This function returns the k nearest indices and distances of each observation

knn.index.dist(
  data,
  TEST_data = NULL,
  k = 5,
  method = "euclidean",
  transf_categ_cols = F,
  threads = 1
)

Arguments

data

a data.frame or matrix

TEST_data

a data.frame or matrix (it can be also NULL)

k

an integer specifying the k-nearest-neighbors

method

a string specifying the method. Valid methods are 'euclidean', 'manhattan', 'chebyshev', 'canberra', 'braycurtis', 'pearson_correlation', 'simple_matching_coefficient', 'minkowski' (by default the order 'p' of the minkowski parameter equals k), 'hamming', 'mahalanobis', 'jaccard_coefficient', 'Rao_coefficient'

transf_categ_cols

a boolean (TRUE, FALSE) specifying if the categorical columns should be converted to numeric or to dummy variables

threads

the number of cores to be used in parallel (openmp will be employed)

Value

a list of length 2. The first sublist returns the indices and the second the distances of the k nearest neighbors for each observation. If TEST_data is NULL the number of rows of each sublist equals the number of rows in the train data. If TEST_data is not NULL the number of rows of each sublist equals the number of rows in the TEST data.

Details

This function takes a number of arguments and it returns the indices and distances of the k-nearest-neighbors for each observation.
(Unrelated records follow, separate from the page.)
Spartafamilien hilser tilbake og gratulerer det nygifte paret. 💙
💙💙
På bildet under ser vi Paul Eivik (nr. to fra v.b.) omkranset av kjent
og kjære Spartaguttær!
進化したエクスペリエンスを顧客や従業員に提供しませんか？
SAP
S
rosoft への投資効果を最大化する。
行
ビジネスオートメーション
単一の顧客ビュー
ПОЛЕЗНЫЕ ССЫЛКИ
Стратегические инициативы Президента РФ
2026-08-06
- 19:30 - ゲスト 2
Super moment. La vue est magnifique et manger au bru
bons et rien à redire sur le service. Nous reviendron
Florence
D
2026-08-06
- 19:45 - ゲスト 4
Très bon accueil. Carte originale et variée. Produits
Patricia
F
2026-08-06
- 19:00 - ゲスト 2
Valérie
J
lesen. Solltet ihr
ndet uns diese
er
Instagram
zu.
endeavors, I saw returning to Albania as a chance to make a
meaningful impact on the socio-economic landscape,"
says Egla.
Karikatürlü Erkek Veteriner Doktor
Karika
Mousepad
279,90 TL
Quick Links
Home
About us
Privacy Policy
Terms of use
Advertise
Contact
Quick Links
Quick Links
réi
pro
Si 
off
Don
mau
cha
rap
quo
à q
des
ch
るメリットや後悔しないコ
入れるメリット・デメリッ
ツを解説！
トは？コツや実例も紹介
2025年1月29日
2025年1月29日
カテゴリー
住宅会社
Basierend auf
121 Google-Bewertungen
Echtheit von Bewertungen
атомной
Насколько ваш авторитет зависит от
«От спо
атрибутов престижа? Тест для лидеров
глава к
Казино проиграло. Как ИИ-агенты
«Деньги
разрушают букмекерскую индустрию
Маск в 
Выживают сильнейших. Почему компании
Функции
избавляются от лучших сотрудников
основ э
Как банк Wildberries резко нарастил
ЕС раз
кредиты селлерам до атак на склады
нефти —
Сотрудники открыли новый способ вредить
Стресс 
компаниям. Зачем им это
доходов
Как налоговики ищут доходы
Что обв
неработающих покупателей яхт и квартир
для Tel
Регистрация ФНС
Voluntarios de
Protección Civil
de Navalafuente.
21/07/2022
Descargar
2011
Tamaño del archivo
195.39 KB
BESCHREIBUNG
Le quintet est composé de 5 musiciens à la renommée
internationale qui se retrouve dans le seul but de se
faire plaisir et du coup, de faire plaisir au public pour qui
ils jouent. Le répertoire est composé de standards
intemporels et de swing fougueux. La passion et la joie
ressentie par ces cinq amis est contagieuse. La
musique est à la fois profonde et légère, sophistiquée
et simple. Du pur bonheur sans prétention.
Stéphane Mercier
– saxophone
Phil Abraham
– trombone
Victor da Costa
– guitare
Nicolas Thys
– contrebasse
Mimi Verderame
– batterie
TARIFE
If TEST_data is NULL then the indices-distances for the train data will be returned, whereas if TEST_data is not NULL then the indices-distances for the TEST_data will be returned.

Author

Lampros Mouselimis

Examples


data(Boston)

X = Boston[, -ncol(Boston)]

out = knn.index.dist(X, TEST_data = NULL, k = 4, method = 'euclidean', threads = 1)